The technology, called ultrasonic cross-device tracking, embeds high-frequency tones that are inaudible to humans in advertisements, web pages, and even physical locations like retail stores. These ultrasound “beacons” emit their audio sequences with speakers, and almost any device microphone—like those accessed by an app on a smartphone or tablet—can detect the signal and start to put together a picture of what ads you’ve seen, what sites you’ve perused, and even where you’ve been.

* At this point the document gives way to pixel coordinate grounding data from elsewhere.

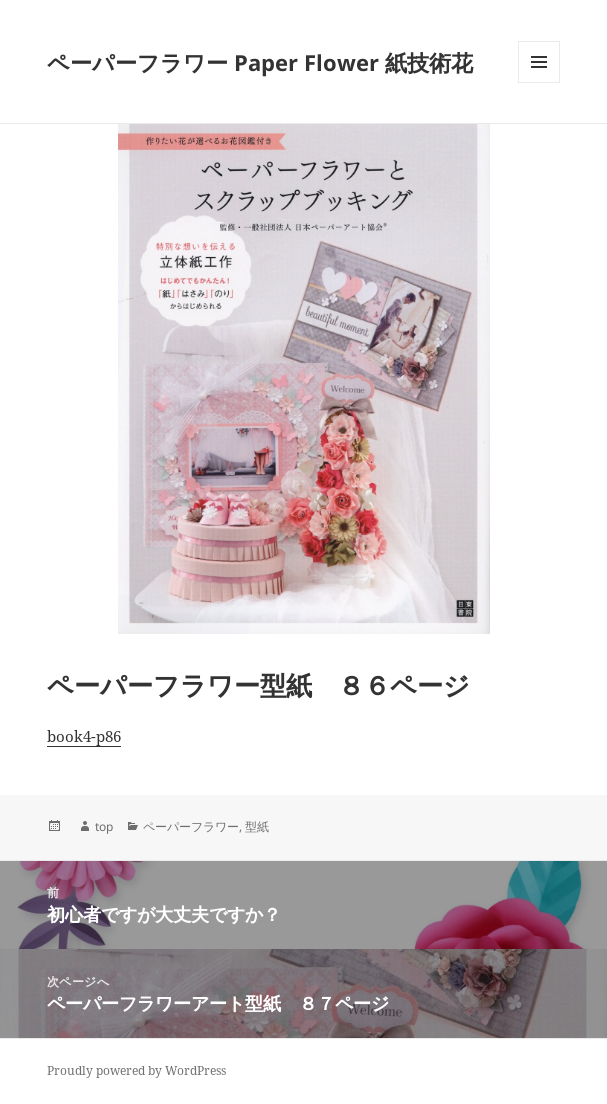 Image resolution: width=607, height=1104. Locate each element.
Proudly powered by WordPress (136, 1070)
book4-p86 (84, 736)
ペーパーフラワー (191, 826)
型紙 (257, 826)
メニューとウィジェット (539, 82)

The Wired article also mentions that:

Now that you’re sufficiently concerned, the good news is that at the Black Hat Europe security conference on Thursday, a group based at University of California, Santa Barbara will present an Android patch and a Chrome extension that give consumers more control over the transmission and receipt of ultrasonic pitches on their devices.

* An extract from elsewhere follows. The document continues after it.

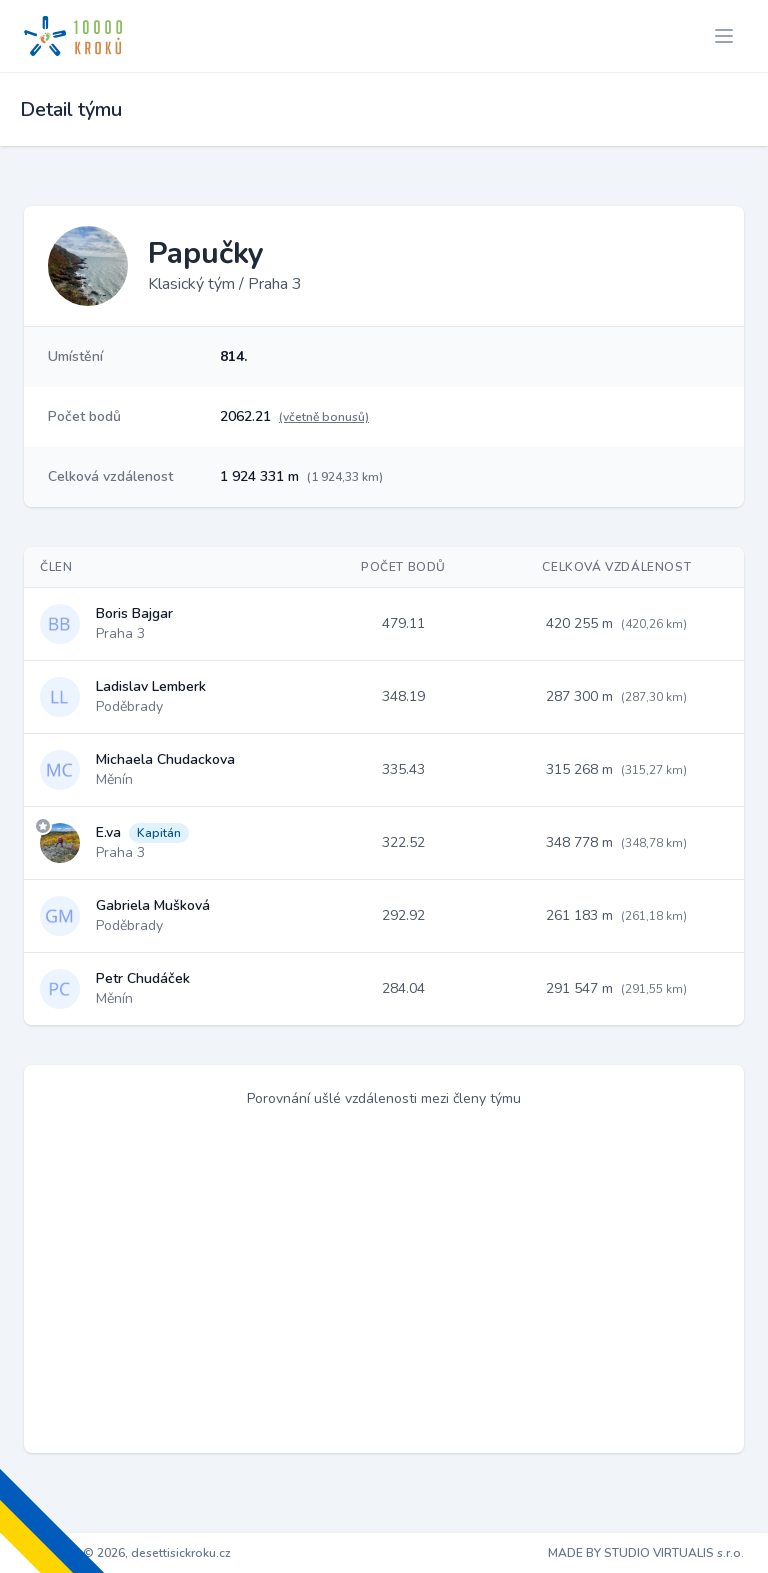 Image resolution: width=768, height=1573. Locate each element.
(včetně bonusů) (324, 417)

Being that the article was from 2016, I looked at the Black Hat Europe conference from that year for more information about the Android patch. The presentation mentioned in the Wired article seems to be this one.

The presentation slides (available here) led me to the ubeacsec.org website where the researchers do have an android patch as mentioned in the Wired article. Alas that patch is a research prototype made for android-5.0.0_r3.

There is also this research paper from 2017, titled “Privacy Threats through Ultrasonic Side Channels on Mobile Devices”. The authors of this paper found out for example that

  • Advertising platforms such as Google’s Universal Analytics and Facebook’s Conversion Pixel provided services utilizing this technology. The researchers analyzed three commercial solutions: Shopkick, Lisnr and Silverpush.
  • 234 Android applications analyzed by the researchers were constantly listening for ultrasonic beacons.
  • Out of 35 stores visited in European cities, 4 were using ultrasonic beacons at the time of the research.

Anyway my interest is not just about blocking advertising trackers. Even though the marketing departments may be the largest consumer of this technology, it can be utilized in many other ways as well.

And this issue is related to another technology, namely the Google Nearby Messages API. The overview document written by Google about this technology (here) says that (emphasis added):

The Nearby Messages API is a publish-subscribe API that lets you pass small binary payloads between internet-connected Android and iOS devices. The devices don’t have to be on the same network, but they do have to be connected to the Internet.

Nearby uses a combination of Bluetooth, Bluetooth Low Energy, Wi-Fi and near-ultrasonic audio to communicate a unique-in-time pairing code between devices.

The concerns about the Nearby Messages API are:

  1. Its ability to pass small binary payloads, i.e. presumably executable code.
  2. That while it is easy to disable Bluetooth and WiFi on a smart phone, it is not so easy to disable the microphone.

Question:

Are there ways to block or at least detect the use of ultrasonic side channels or Google Nearby Messages API on my smartphone?